Dataset entries
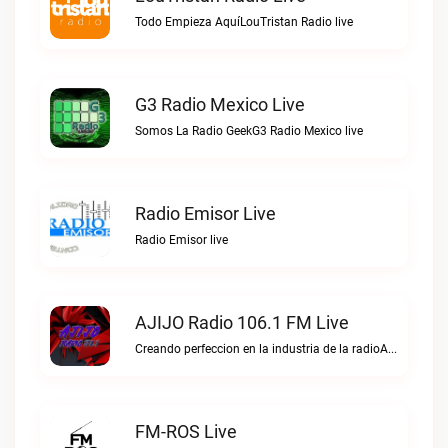
Todo Empieza AquíLouTristan Radio live
G3 Radio Mexico Live
Somos La Radio GeekG3 Radio Mexico live
Radio Emisor Live
Radio Emisor live
AJIJO Radio 106.1 FM Live
Creando perfeccion en la industria de la radioAJIJO Radio 106.1 FM live
FM-ROS Live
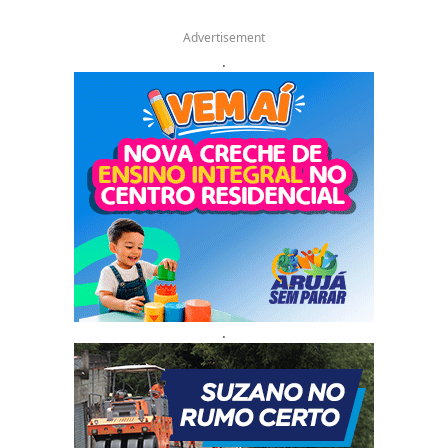
Advertisement
.
.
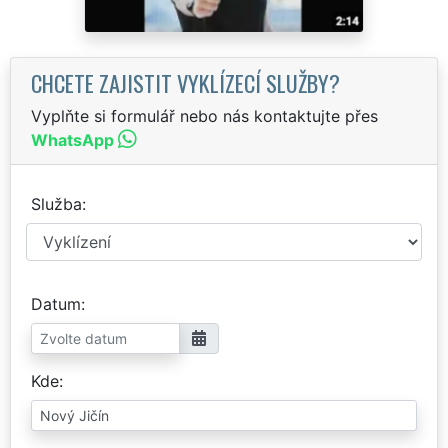
CHCETE ZAJISTIT VYKLÍZECÍ SLUŽBY?
Vyplňte si formulář nebo nás kontaktujte přes
WhatsApp
Služba
Datum
Kde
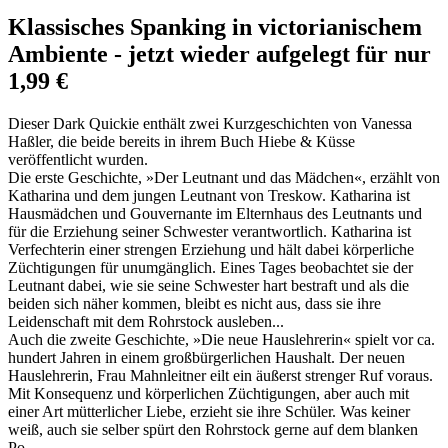
Klassisches Spanking in victorianischem
Ambiente - jetzt wieder aufgelegt für nur
1,99 €
Dieser Dark Quickie enthält zwei Kurzgeschichten von Vanessa
Haßler, die beide bereits in ihrem Buch Hiebe & Küsse
veröffentlicht wurden.
Die erste Geschichte, »Der Leutnant und das Mädchen«, erzählt von
Katharina und dem jungen Leutnant von Treskow. Katharina ist
Hausmädchen und Gouvernante im Elternhaus des Leutnants und
für die Erziehung seiner Schwester verantwortlich. Katharina ist
Verfechterin einer strengen Erziehung und hält dabei körperliche
Züchtigungen für unumgänglich. Eines Tages beobachtet sie der
Leutnant dabei, wie sie seine Schwester hart bestraft und als die
beiden sich näher kommen, bleibt es nicht aus, dass sie ihre
Leidenschaft mit dem Rohrstock ausleben...
Auch die zweite Geschichte, »Die neue Hauslehrerin« spielt vor ca.
hundert Jahren in einem großbürgerlichen Haushalt. Der neuen
Hauslehrerin, Frau Mahnleitner eilt ein äußerst strenger Ruf voraus.
Mit Konsequenz und körperlichen Züchtigungen, aber auch mit
einer Art mütterlicher Liebe, erzieht sie ihre Schüler. Was keiner
weiß, auch sie selber spürt den Rohrstock gerne auf dem blanken
Po...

Problem statement - When the string "Emisor" appears in a line of the records above, that line is to be copied.

Solution -
Radio Emisor Live
Radio Emisor live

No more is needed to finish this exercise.